● **WORK TASK**: Write the records out again exactly, leaving no images in.

● **RECORDS**:
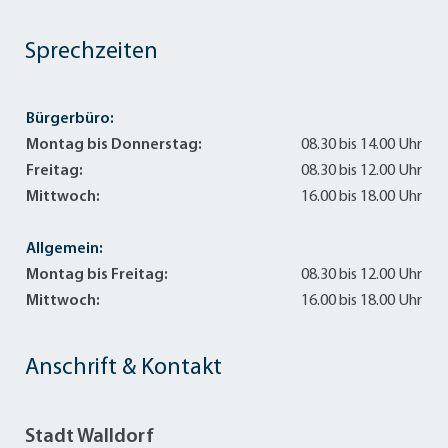
Sprechzeiten
Bürgerbüro:
Montag bis Donnerstag:
08.30 bis 14.00 Uhr
Freitag:
08.30 bis 12.00 Uhr
Mittwoch:
16.00 bis 18.00 Uhr
Allgemein:
Montag bis Freitag:
08.30 bis 12.00 Uhr
Mittwoch:
16.00 bis 18.00 Uhr
Anschrift & Kontakt
Stadt Walldorf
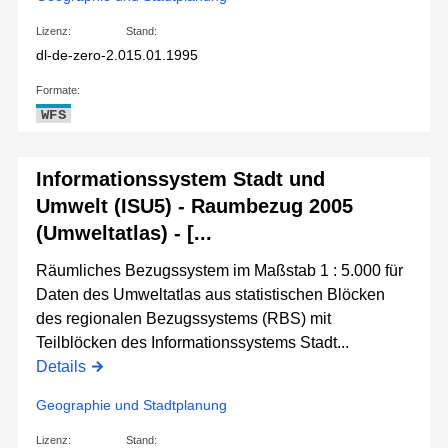
Lizenz:
Stand:
dl-de-zero-2.0
15.01.1995
Formate:
WFS
Informationssystem Stadt und
Umwelt (ISU5) - Raumbezug 2005
(Umweltatlas) - [...
Räumliches Bezugssystem im Maßstab 1 : 5.000 für
Daten des Umweltatlas aus statistischen Blöcken
des regionalen Bezugssystems (RBS) mit
Teilblöcken des Informationssystems Stadt...
Details
Geographie und Stadtplanung
Lizenz:
Stand:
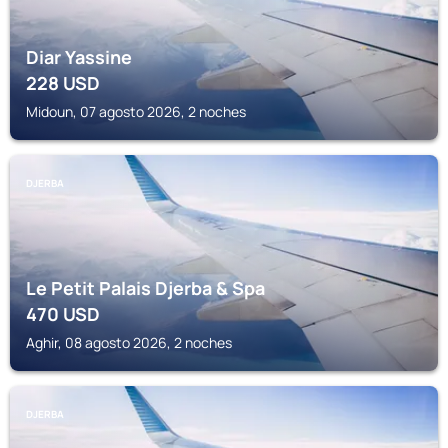
Diar Yassine
228
USD
Midoun, 07 agosto 2026, 2 noches
DJERBA
Le Petit Palais Djerba & Spa
470
USD
Aghir, 08 agosto 2026, 2 noches
DJERBA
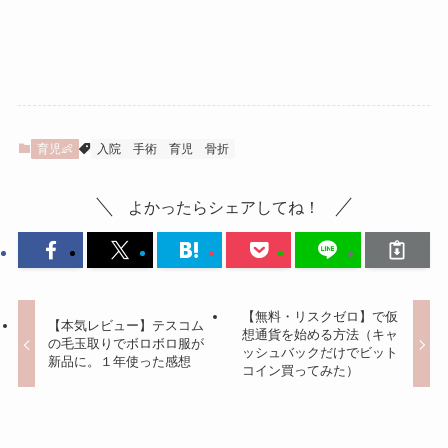
育児👶
入院
手術
育児
骨折
よかったらシェアしてね！
【無料・リスクゼロ】で仮
【本気レビュー】テスコム
想通貨を始める方法（キャ
の毛玉取りでボロボロ服が
ッシュバックだけでビット
新品に。１年使った感想
コイン買ってみた）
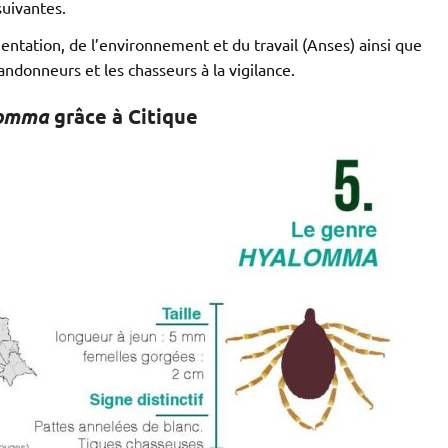
suivantes.
mentation, de l’environnement et du travail (Anses) ainsi que
andonneurs et les chasseurs à la vigilance.
omma
grâce à Citique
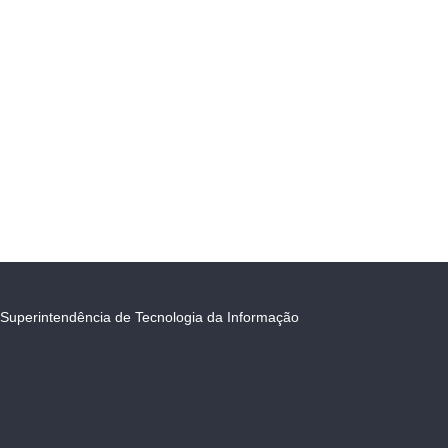
Superintendência de Tecnologia da Informação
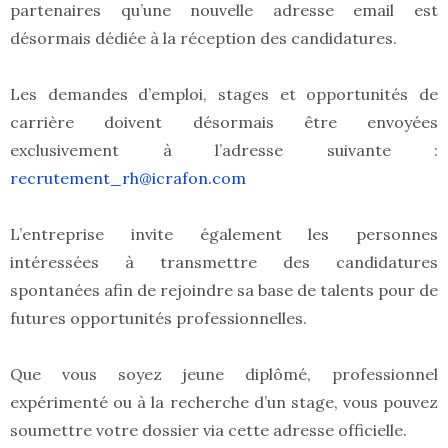
partenaires qu’une nouvelle adresse email est
désormais dédiée à la réception des candidatures.
Les demandes d’emploi, stages et opportunités de
carrière doivent désormais être envoyées
exclusivement à l’adresse suivante :
recrutement_rh@icrafon.com
L’entreprise invite également les personnes
intéressées à transmettre des candidatures
spontanées afin de rejoindre sa base de talents pour de
futures opportunités professionnelles.
Que vous soyez jeune diplômé, professionnel
expérimenté ou à la recherche d’un stage, vous pouvez
soumettre votre dossier via cette adresse officielle.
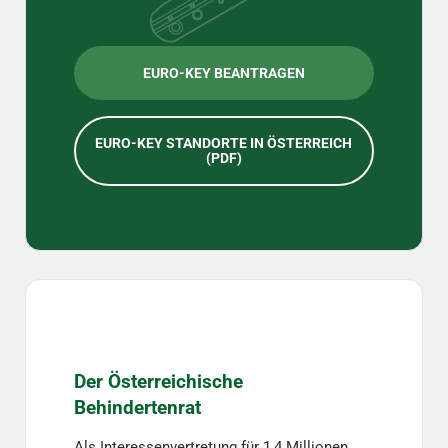
EURO-KEY BEANTRAGEN
EURO-KEY STANDORTE IN ÖSTERREICH
(PDF)
Der Österreichische
Behindertenrat
Als Interessenvertretung für 1,4 Millionen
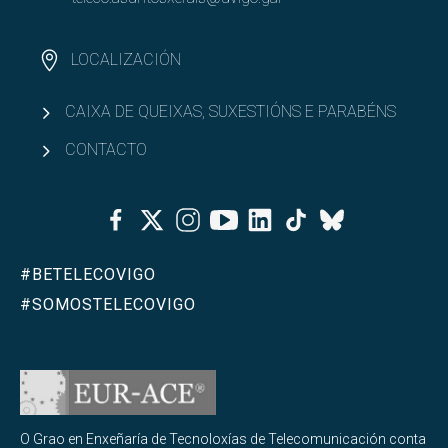
LOCALIZACIÓN
CAIXA DE QUEIXAS, SUXESTIÓNS E PARABÉNS
CONTACTO
Facebook
Twitter
Instagram
Youtube
Linkedin
Tiktok
Bluesky
#BETELECOVIGO
#SOMOSTELECOVIGO
O Grao en Enxeñaría de Tecnoloxías de Telecomunicación conta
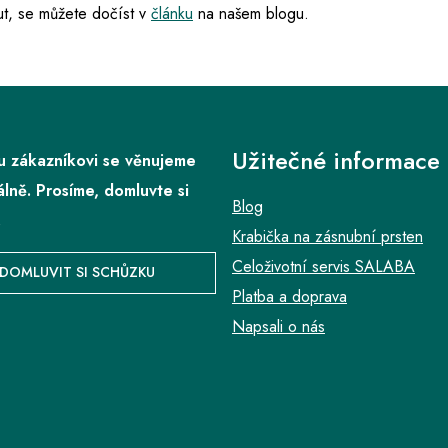
t, se můžete dočíst v
článku
na našem blogu.
Užitečné informace
 zákazníkovi se věnujeme
álně. Prosíme, domluvte si
Blog
.
Krabička na zásnubní prsten
Celoživotní servis SALABA
DOMLUVIT SI SCHŮZKU
Platba a doprava
Napsali o nás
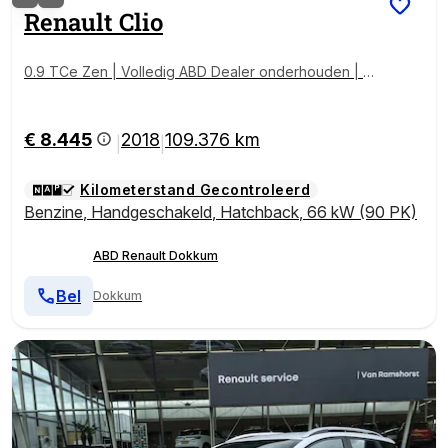
Renault
Clio
0.9 TCe Zen | Volledig ABD Dealer onderhouden | C
ruise control | Navigatie | Airco | Elektrische ramen |
€ 8.445
2018
109.376 km
|
|
Kilometerstand Gecontroleerd
Benzine
,
Handgeschakeld
,
Hatchback
,
66 kW (90 PK)
ABD Renault Dokkum
Bel
Dokkum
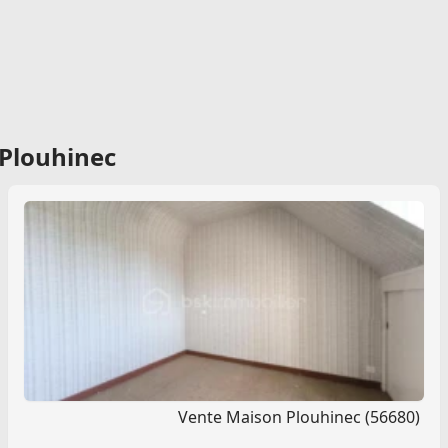
 Plouhinec
Vente Maison Plouhinec (56680)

● **RESPONSE**:
Sprechzeiten
Bürgerbüro:
Montag bis Donnerstag:
08.30 bis 14.00 Uhr
Freitag:
08.30 bis 12.00 Uhr
Mittwoch:
16.00 bis 18.00 Uhr
Allgemein:
Montag bis Freitag:
08.30 bis 12.00 Uhr
Mittwoch:
16.00 bis 18.00 Uhr
Anschrift & Kontakt
Stadt Walldorf
Lizenz:
Stand:
dl-de-zero-2.0
15.01.1995
Formate:
WFS
Informationssystem Stadt und
Umwelt (ISU5) - Raumbezug 2005
(Umweltatlas) - [...
Räumliches Bezugssystem im Maßstab 1 : 5.000 für
Daten des Umweltatlas aus statistischen Blöcken
des regionalen Bezugssystems (RBS) mit
Teilblöcken des Informationssystems Stadt...
Details
Geographie und Stadtplanung
Lizenz:
Stand:
Diar Yassine
228
USD
Midoun, 07 agosto 2026, 2 noches
DJERBA
Le Petit Palais Djerba & Spa
470
USD
Aghir, 08 agosto 2026, 2 noches
DJERBA
育児👶
入院
手術
育児
骨折
よかったらシェアしてね！
【無料・リスクゼロ】で仮
【本気レビュー】テスコム
想通貨を始める方法（キャ
の毛玉取りでボロボロ服が
ッシュバックだけでビット
新品に。１年使った感想
コイン買ってみた）
suivantes.
mentation, de l’environnement et du travail (Anses) ainsi que
andonneurs et les chasseurs à la vigilance.
omma
grâce à Citique
Superintendência de Tecnologia da Informação
partenaires qu’une nouvelle adresse email est
désormais dédiée à la réception des candidatures.
Les demandes d’emploi, stages et opportunités de
carrière doivent désormais être envoyées
exclusivement à l’adresse suivante :
recrutement_rh@icrafon.com
L’entreprise invite également les personnes
intéressées à transmettre des candidatures
spontanées afin de rejoindre sa base de talents pour de
futures opportunités professionnelles.
Que vous soyez jeune diplômé, professionnel
expérimenté ou à la recherche d’un stage, vous pouvez
soumettre votre dossier via cette adresse officielle.
EURO-KEY BEANTRAGEN
EURO-KEY STANDORTE IN ÖSTERREICH
(PDF)
Der Österreichische
Behindertenrat
Als Interessenvertretung für 1,4 Millionen
LOCALIZACIÓN
CAIXA DE QUEIXAS, SUXESTIÓNS E PARABÉNS
CONTACTO
Facebook
Twitter
Instagram
Youtube
Linkedin
Tiktok
Bluesky
#BETELECOVIGO
#SOMOSTELECOVIGO
O Grao en Enxeñaría de Tecnoloxías de Telecomunicación conta
t, se můžete dočíst v
článku
na našem blogu.
Užitečné informace
 zákazníkovi se věnujeme
álně. Prosíme, domluvte si
Blog
.
Krabička na zásnubní prsten
Celoživotní servis SALABA
DOMLUVIT SI SCHŮZKU
Platba a doprava
Napsali o nás
Renault
Clio
0.9 TCe Zen | Volledig ABD Dealer onderhouden | C
ruise control | Navigatie | Airco | Elektrische ramen |
€ 8.445
2018
109.376 km
|
|
Kilometerstand Gecontroleerd
Benzine
,
Handgeschakeld
,
Hatchback
,
66 kW (90 PK)
ABD Renault Dokkum
Bel
Dokkum
 Plouhinec
Vente Maison Plouhinec (56680)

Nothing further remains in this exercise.